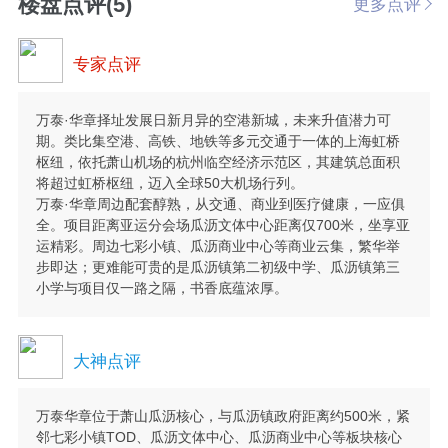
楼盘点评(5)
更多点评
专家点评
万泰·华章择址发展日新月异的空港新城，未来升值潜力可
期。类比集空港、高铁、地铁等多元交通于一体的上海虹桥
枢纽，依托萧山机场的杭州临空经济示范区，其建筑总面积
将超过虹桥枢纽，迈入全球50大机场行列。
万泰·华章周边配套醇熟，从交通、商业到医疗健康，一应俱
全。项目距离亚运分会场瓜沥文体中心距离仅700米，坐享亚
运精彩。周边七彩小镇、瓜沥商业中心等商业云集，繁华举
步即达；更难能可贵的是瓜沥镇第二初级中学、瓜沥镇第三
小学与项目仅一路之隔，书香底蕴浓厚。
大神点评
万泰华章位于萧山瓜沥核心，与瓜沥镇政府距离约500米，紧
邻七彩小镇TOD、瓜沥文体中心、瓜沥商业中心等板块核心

++++++++++

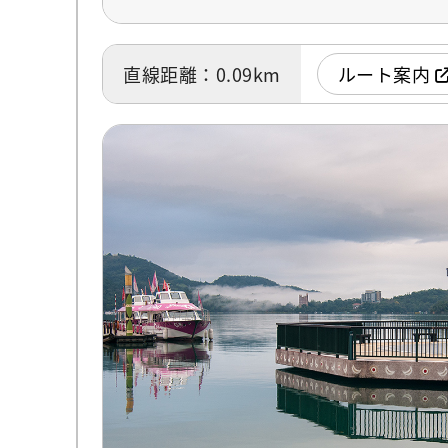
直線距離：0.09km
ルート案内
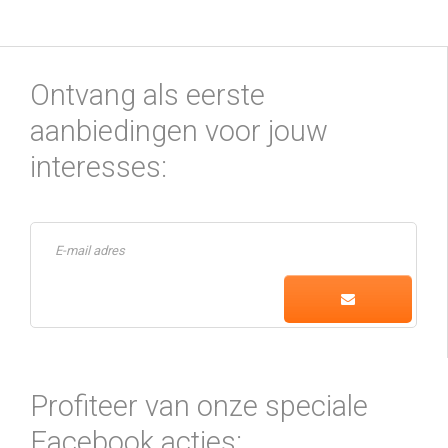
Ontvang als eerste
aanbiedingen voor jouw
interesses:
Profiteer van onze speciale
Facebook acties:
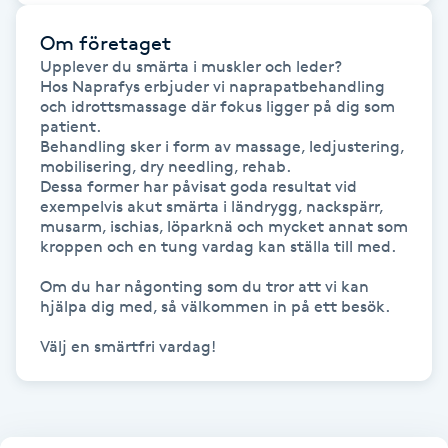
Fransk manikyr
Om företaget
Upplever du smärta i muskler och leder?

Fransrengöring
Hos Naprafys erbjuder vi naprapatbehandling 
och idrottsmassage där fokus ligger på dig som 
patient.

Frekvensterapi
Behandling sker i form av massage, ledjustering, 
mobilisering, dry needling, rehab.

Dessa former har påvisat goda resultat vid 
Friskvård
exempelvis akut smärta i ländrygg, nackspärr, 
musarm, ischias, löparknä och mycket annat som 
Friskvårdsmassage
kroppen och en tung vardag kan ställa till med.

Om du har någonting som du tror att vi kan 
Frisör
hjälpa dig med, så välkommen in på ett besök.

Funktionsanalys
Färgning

++++++++++

— REQUIRED WORK —
Reproduce, word for word and in full, only the lines above that start at the line with "枢纽，依托萧山机场的杭州临空经济示范区，其建筑总面积" and run through the line with "邻七彩小镇TOD、瓜沥文体中心、瓜沥商业中心等板块核心", both ends included.

— SOLUTION TO THIS EXERCISE —
枢纽，依托萧山机场的杭州临空经济示范区，其建筑总面积
将超过虹桥枢纽，迈入全球50大机场行列。
万泰·华章周边配套醇熟，从交通、商业到医疗健康，一应俱
全。项目距离亚运分会场瓜沥文体中心距离仅700米，坐享亚
运精彩。周边七彩小镇、瓜沥商业中心等商业云集，繁华举
步即达；更难能可贵的是瓜沥镇第二初级中学、瓜沥镇第三
小学与项目仅一路之隔，书香底蕴浓厚。
大神点评
万泰华章位于萧山瓜沥核心，与瓜沥镇政府距离约500米，紧
邻七彩小镇TOD、瓜沥文体中心、瓜沥商业中心等板块核心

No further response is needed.